Chodzi mi o to... (cytat)
"Chodzi mi o to, aby język giętki Powiedział wszystko, co pomyśli głowa;" Juliusz Słowacki
Jezu! No nie chce się rymować…
Ciężkie tak życie teraz mamy.
Co pierwej - gniew, czy rozum
schować…?
masz wątpliwości, dzwoń - do mamy.
Ponoć dziś ludzie pogłupieli,
durni nie wiedzą, kto jest gnidą,
a możni świata, wręcz by chcieli
wszystkich nad Wisłą - okryć bidą.
Autorytaryzm. Przeświadczenie.
Słowa to częste. Ładnie brzmią
ale ważniejsze rozumienie,
dzisiaj tabloidy tylko grzmią.
Zadzwoń do mamy, zadzwoń proszę.
Zadzwoń - nie wahaj się ni chwili,
tylko o tyle teraz wnoszę…
Dzwoń do cholery(!) - bo czas pili.
excudit
lonsdaleit
19:37 Czwartek, 27 stycznia 2011 - minus dwa...
Komentarze (6)
dzwoń do cholery, tak mówili :)
Jak nie rozumiesz,zadzwon do mamy."Nie ma jak u mamy"

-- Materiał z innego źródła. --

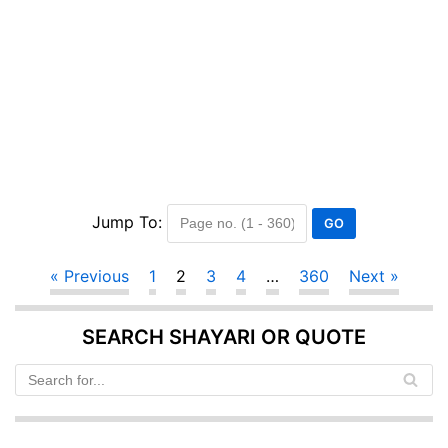
Jump To:
« Previous
1
2
3
4
…
360
Next »
SEARCH SHAYARI OR QUOTE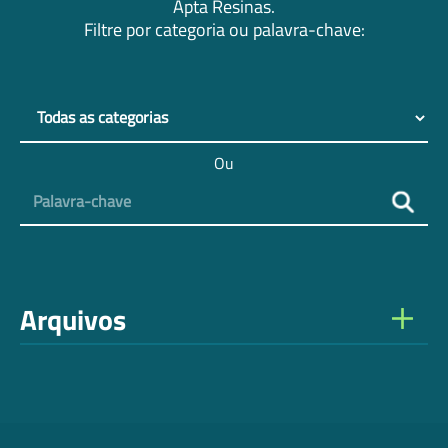
Apta Resinas.
Filtre por categoria ou palavra-chave:
Ou
Palavra-chave
Arquivos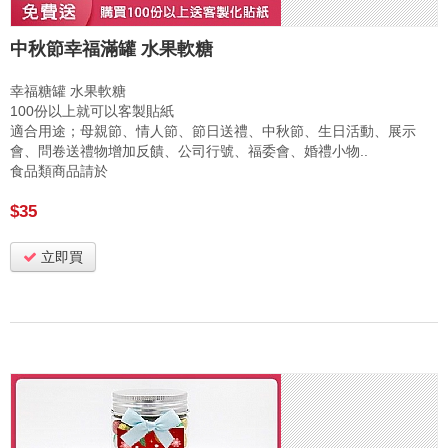
中秋節幸福滿罐 水果軟糖
幸福糖罐 水果軟糖
100份以上就可以客製貼紙
適合用途；母親節、情人節、節日送禮、中秋節、生日活動、展示
會、問卷送禮物增加反饋、公司行號、福委會、婚禮小物..
食品類商品請於
$35
立即買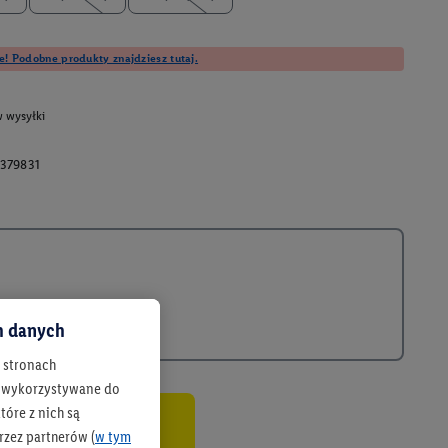
e! Podobne produkty znajdziesz tutaj.
 wysyłki
379831
ch danych
h stronach
 są wykorzystywane do
óre z nich są
rzez partnerów (
w tym
co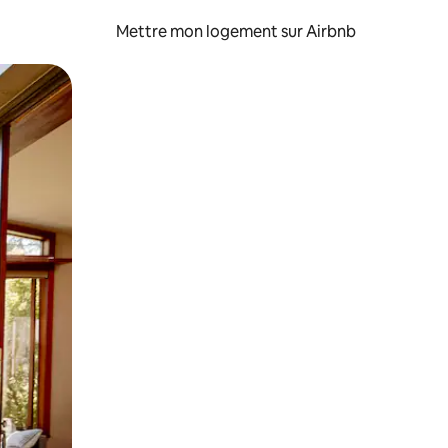
Mettre mon logement sur Airbnb
sant glisser.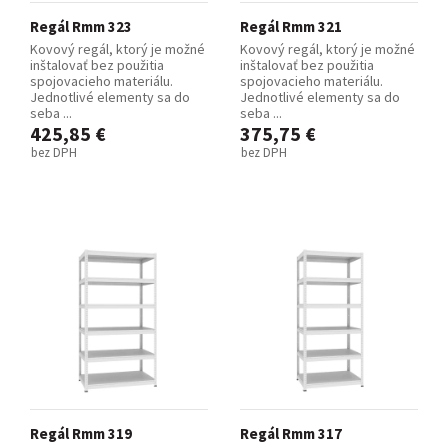
Regál Rmm 323
Regál Rmm 321
Kovový regál, ktorý je možné
Kovový regál, ktorý je možné
inštalovať bez použitia
inštalovať bez použitia
spojovacieho materiálu.
spojovacieho materiálu.
Jednotlivé elementy sa do
Jednotlivé elementy sa do
seba ...
seba ...
425,85 €
375,75 €
bez DPH
bez DPH
Regál Rmm 319
Regál Rmm 317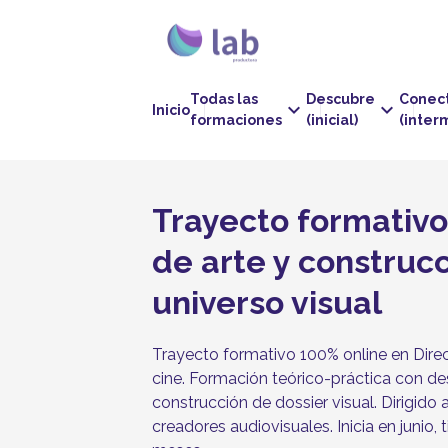
Todas las
Descubre
Conec
keyboard_arrow_down
keyboard_arrow_down
Inicio
formaciones
(inicial)
(inter
Trayecto formativo
de arte y construcc
universo visual
Trayecto formativo 100% online en Direc
cine. Formación teórico-práctica con des
construcción de dossier visual. Dirigido a
creadores audiovisuales. Inicia en junio,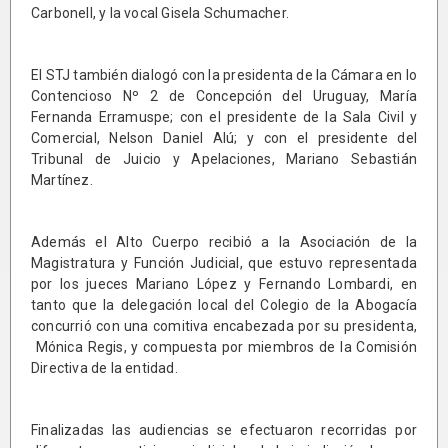
Carbonell, y la vocal Gisela Schumacher.
El STJ también dialogó con la presidenta de la Cámara en lo
Contencioso Nº 2 de Concepción del Uruguay, María
Fernanda Erramuspe; con el presidente de la Sala Civil y
Comercial, Nelson Daniel Alú; y con el presidente del
Tribunal de Juicio y Apelaciones, Mariano Sebastián
Martínez.
Además el Alto Cuerpo recibió a la Asociación de la
Magistratura y Función Judicial, que estuvo representada
por los jueces Mariano López y Fernando Lombardi, en
tanto que la delegación local del Colegio de la Abogacía
concurrió con una comitiva encabezada por su presidenta,
Mónica Regis, y compuesta por miembros de la Comisión
Directiva de la entidad.
Finalizadas las audiencias se efectuaron recorridas por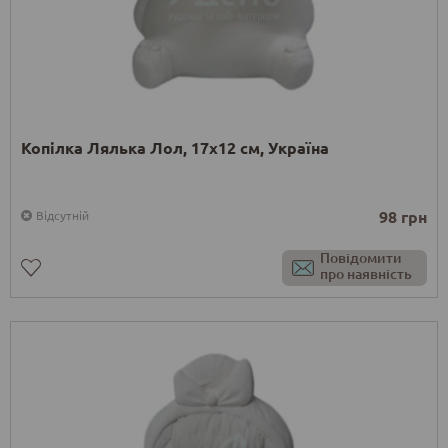
Копілка Лялька Лол, 17х12 см, Україна
98 грн
Відсутній
Повідомити
про наявність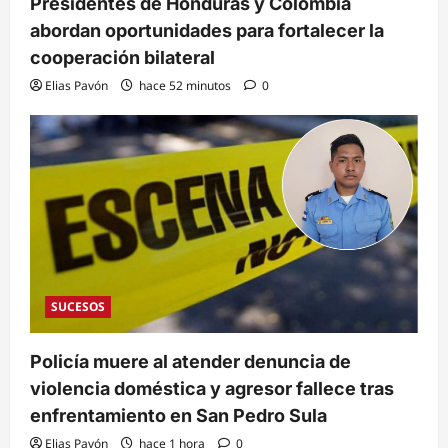
Presidentes de Honduras y Colombia
abordan oportunidades para fortalecer la
cooperación bilateral
Elias Pavón
hace 52 minutos
0
SUCESOS
Policía muere al atender denuncia de
violencia doméstica y agresor fallece tras
enfrentamiento en San Pedro Sula
Elias Pavón
hace 1 hora
0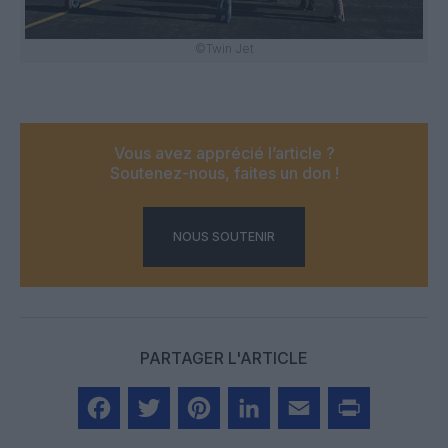
©Twin Jet
Vous avez apprécié l’article ?
Soutenez-nous, faites un don !
NOUS SOUTENIR
PARTAGER L'ARTICLE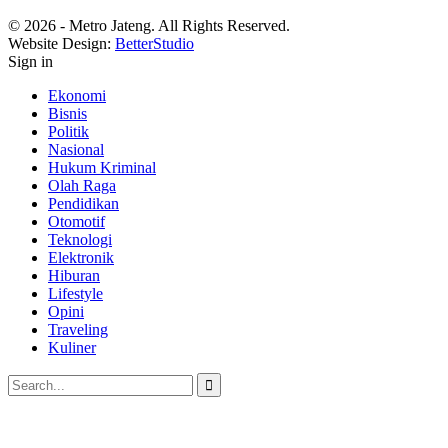
© 2026 - Metro Jateng. All Rights Reserved.
Website Design:
BetterStudio
Sign in
Ekonomi
Bisnis
Politik
Nasional
Hukum Kriminal
Olah Raga
Pendidikan
Otomotif
Teknologi
Elektronik
Hiburan
Lifestyle
Opini
Traveling
Kuliner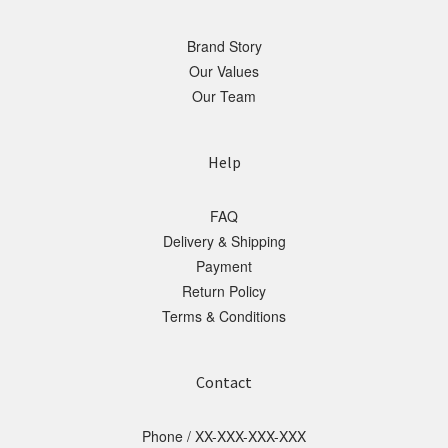
Brand Story
Our Values
Our Team
Help
FAQ
Delivery & Shipping
Payment
Return Policy
Terms & Conditions
Contact
Phone / XX-XXX-XXX-XXX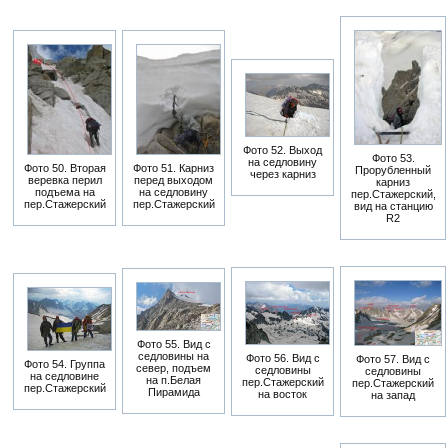
Фото 52. Выход
Фото 53.
на седловину
Фото 50. Вторая
Фото 51. Карниз
Прорубленный
через карниз
веревка перил
перед выходом
карниз
подъема на
на седловину
пер.Стажерский,
пер.Стажерский
пер.Стажерский
вид на станцию
R2
Фото 55. Вид с
седловины на
Фото 56. Вид с
Фото 57. Вид с
Фото 54. Группа
север, подъем
седловины
седловины
на седловине
на п.Белая
пер.Стажерский
пер.Стажерский
пер.Стажерский
Пирамида
на восток
на запад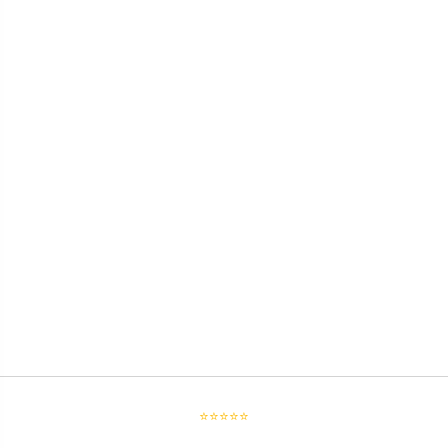
⭐⭐⭐⭐⭐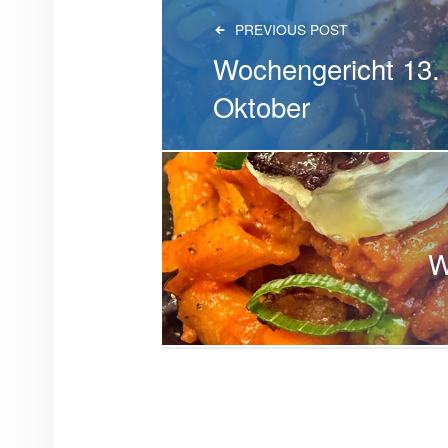
PREVIOUS POST
Wochengericht 13. 
Oktober
W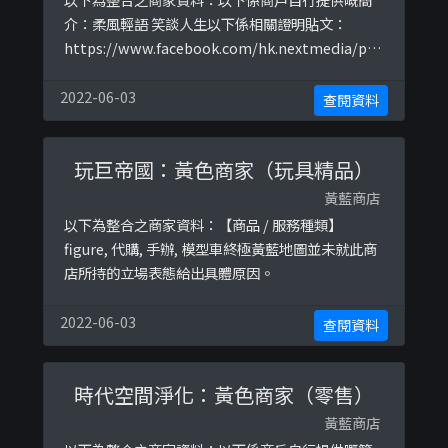
介：柔風輕語 笑談人生以下係相關證明貼文：
https://www.facebook.com/hk.nextmedia/pos
ts/10157778386317448https://www.facebook.
com/AgnesChan.Life/posts/1194683237381751
2022-06-03
查閱資料
https://www.facebook.com/AgnesChan ...
玩巨帝國：黃色商家（玩具精品）
黃藍商店
以下為整合之商家資料：【商品 / 服務種類】
figure, 代購, 手辦, 模型車終極黃藍地圖並未就此商
店所持的立場表態給出具體原因。
2022-06-03
查閱資料
時代空間淨化：黃色商家（零售）
黃藍商店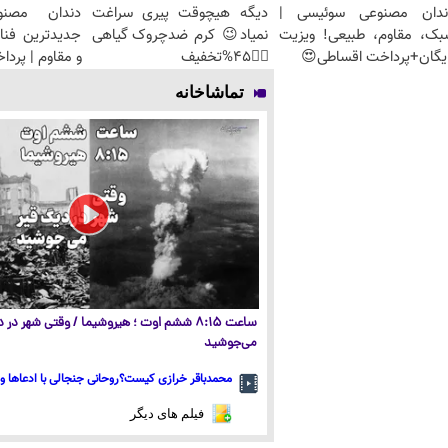
ندان مصنوعی سوئیسی |
دیگه هیچوقت پیری سراغت
دندان مصنو
بک، مقاوم، طبیعی! ویزیت
نمیاد😉 کرم ضدچروک گیاهی
جدیدترین فنا
یگان+پرداخت اقساطی😍
👈🏻45%تخفیف
و مقاوم | پرد
تماشاخانه
ساعت ۸:۱۵ ششم اوت ؛ هیروشیما / وقتی شهر در
می‌جوشید
محمدباقر خرازی کیست؟روحانی جنجالی با ادعاها و 
فیلم های دیگر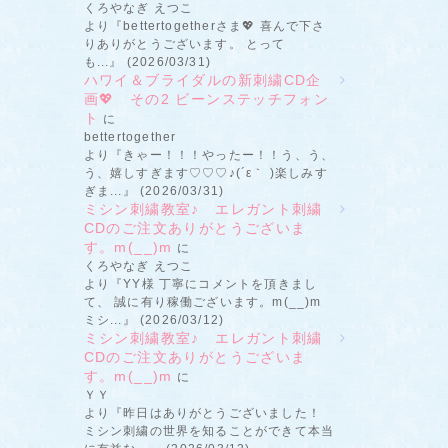
くろやなぎ えつこ
より『bettertogetherさま💖 喜んで下さ
りありがとうございます。 とって
も...』 (2026/03/31)
ハワイ＆ブライダルの新刺繍CD企
画💖 その2 ビーンステッチフォン
ト
に
bettertogether
より『きゃー！！！やったー！！う、う、
う、嬉しすぎます♡♡♡♪(´ε｀ )楽しみす
ぎま...』 (2026/03/31)
ミシン刺繍教室♪ エレガント刺繍
CDのご注文ありがとうございま
す。m(__)m
に
くろやなぎ えつこ
より『YY様 丁寧にコメントを頂きまし
て、 誠に有り稼働ございます。m(__)m
ミシ...』 (2026/03/12)
ミシン刺繍教室♪ エレガント刺繍
CDのご注文ありがとうございま
す。m(__)m
に
ＹＹ
より『昨日はありがとうございました！
ミシン刺繍の世界を知ることができて本当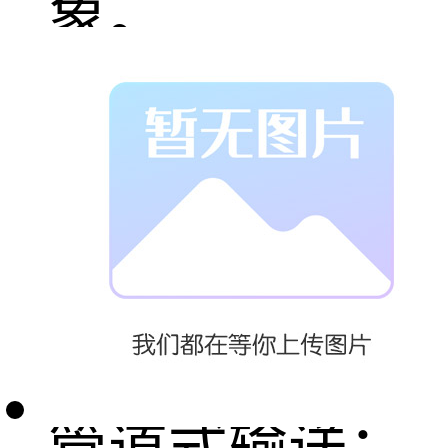
象。
吨包拆包机的
主要特点包
括：1. 无尘操
作,实现全密闭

juz dawno temu spiewal Mlynarski
/chyba mu o co innego chodzilo,ale spiewal/.
Do Blondi: slicznotko,na Berdyczow to sie pisalo.!
:) panie longtalent pan takie ładne pisze, a ja nie
rozumiem, jakieś takie auto..ry..co, jakaś gupia
jeste, ale koleżanka z magla powiedziała, że sie w
panu zakochała i ona rozumi wszystkie wiersze a ja
niby, że gupia! Od razu ją przemaglowałam, to puściła
farbkę że czyta pana od dawnych lat. Jeste zazdrosna
jak ten kot:)) Zadzwoniłaby do Mamy, ale nie ma:((((
To gdzie? Na Bedryczów, czy jak to tam gadajo te
uczone:))
Mądrze on radzi, czy sobie szydzi
z naszej codziennej nieporadności?
Czy tak, czy tak jest - mnie to nie brzydzi
bo każe myśli ważne ugościć.
Ja nie z tych co do Mamusi, ale z całym szacunkiem,
dziękuję, że jest:):):)
ja tam do mamy dzwonić nie będę (nie będę jej zawracać
"gitary" ;-) wolę stanowczo poczytać Ciebie, bo
słowami wyczyniasz czary :-)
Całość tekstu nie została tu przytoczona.